Die unbequeme Haltung

Volkmer kündigte jedoch an, das Geld nicht für sich zu behalten. Er begründete seine Entscheidung mit der Herkunft des Vermögens der Stiftung: Heinrich Vetter war 1933 der NSDAP und der SA beigetreten, sein Vermögen wuchs auch durch Arisierungen jüdischer Betriebe und durch Geschäfte mit SA und SS. Nach 1945 äußerte er sich bis zu seinem Tod im Jahr 2003 nicht zu dieser Vergangenheit.

Nach dieser Ankündigung kam es laut Volkmer zu Spannungen zwischen den Beteiligten.
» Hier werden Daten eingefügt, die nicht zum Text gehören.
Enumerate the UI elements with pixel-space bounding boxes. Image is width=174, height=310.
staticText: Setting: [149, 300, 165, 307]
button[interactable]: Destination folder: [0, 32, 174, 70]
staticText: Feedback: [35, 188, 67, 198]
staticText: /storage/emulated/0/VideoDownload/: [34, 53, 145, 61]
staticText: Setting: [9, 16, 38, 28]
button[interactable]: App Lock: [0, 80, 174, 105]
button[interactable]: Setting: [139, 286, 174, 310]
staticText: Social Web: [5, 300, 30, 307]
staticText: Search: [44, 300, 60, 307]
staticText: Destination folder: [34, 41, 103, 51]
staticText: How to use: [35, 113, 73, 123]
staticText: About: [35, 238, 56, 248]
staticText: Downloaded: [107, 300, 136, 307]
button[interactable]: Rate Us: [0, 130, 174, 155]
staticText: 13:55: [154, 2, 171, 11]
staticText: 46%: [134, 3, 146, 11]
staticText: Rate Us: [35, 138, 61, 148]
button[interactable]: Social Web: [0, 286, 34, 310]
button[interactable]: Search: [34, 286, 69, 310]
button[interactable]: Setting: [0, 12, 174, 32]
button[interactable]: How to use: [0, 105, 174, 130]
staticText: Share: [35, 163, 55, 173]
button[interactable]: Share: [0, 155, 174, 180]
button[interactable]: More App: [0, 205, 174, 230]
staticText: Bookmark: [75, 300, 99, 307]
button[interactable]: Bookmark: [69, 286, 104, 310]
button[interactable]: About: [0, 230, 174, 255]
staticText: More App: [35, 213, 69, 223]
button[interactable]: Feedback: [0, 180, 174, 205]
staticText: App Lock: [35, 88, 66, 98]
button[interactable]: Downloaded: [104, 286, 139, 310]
Seine Ausstellung im Port25 blieb zeitweise geschlossen. Volkmer erklärte außerdem, auf die Akademie für Bildende Künste Mannheim sei Druck ausgeübt worden, seine Spende nicht anzunehmen. Die Akademie hat sich auf Nachfrage dazu nicht geäußert.

Mit seiner Entscheidung hat Volkmer das Preisgeld weitergegeben – und damit auch die Verantwortung für dessen Herkunft. Für die Empfänger*innen bedeutet das, selbst eine Haltung zu finden: ob sie das Geld als problematisch betrachten oder ob sie es schlicht für ihre Arbeit und ihr Überleben benötigen.

Stadt ringt um Worte

Das Neckarstadtblog stellte Presseanfragen an Stadt Mannheim, Port25 und die Heinrich-Vetter-Stiftung, um allen Beteiligten Raum für ihre Perspektive zu geben. Statt konkreter Antworten erhielten wir jedoch zunächst eine gemeinsame Stellungnahme mit allgemeinen Informationen. Fragen nach den Gründen der Schließung oder der Rolle des Kulturamts blieben unbeantwortet.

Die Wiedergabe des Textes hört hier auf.